Adefeso went on to become an accountant and worked in corporate finance before starting his own wealth management company in 2005.

“Five years ago I had reason to turn around, and I realized people like me — black people, successful black people, people who had opportunity, who had relationships, who had knowledge, who could do research — a lot of people like me have left a lot of people like me behind,” he said. “I became more successful than I ever thought I could be, but I left so many people behind. So I started to reach back, and I hated what I saw.”

Adefeso and Cedric Ceballos spoke to key community members this week in Port Arthur regarding their new program, Sootchy, which works to build a college fund for children while also teaching them about financial independence.

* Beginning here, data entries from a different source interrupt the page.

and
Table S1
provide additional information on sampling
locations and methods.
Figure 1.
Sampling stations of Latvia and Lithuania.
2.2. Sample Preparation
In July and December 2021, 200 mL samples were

Sootchy is in the process of picking from eight cities to launch the pilot program in the fourth quarter of this year.

Adefeso was in Port Arthur after meeting Mayor Thurman Bartie in Washington D.C. approximately two years ago.

They reconnected again in January, and Bartie asked Adefeso to consider Port Arthur.

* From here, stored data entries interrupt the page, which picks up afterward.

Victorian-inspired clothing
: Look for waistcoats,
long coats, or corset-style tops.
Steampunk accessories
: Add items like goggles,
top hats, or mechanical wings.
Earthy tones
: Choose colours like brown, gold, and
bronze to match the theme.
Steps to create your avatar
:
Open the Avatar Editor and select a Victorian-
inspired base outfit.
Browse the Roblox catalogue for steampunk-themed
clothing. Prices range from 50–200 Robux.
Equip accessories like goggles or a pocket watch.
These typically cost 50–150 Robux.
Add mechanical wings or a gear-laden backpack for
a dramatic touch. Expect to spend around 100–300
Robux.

“In my travels moving about the country and networking with individuals here in the United States of America, I found out so many things that happen in other municipalities that don’t happen here,” Bartie said. “But they don’t happen here because we don’t reach out to see if we can actually qualify or even be a recipient of what those benefits are in those type programs.”

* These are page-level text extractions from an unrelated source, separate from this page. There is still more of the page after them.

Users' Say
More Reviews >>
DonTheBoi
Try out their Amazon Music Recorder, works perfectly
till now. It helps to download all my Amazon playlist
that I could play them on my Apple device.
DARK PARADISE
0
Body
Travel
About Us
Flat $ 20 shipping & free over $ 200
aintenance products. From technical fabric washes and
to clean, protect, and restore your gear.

Sootchy partners with businesses and other stakeholders to create college funds for students. In addition, they have built a financial literacy program to teach children the value of credit, avoiding impulse buys, the difference between assets and liabilities, etc.

“It doesn’t mean if we don’t pick Port Arthur that we will not work with Port Arthur. It just means it could be down the road,” Adefeso said. “We’re not just here for a year or two. We’re here forever if we pick you.”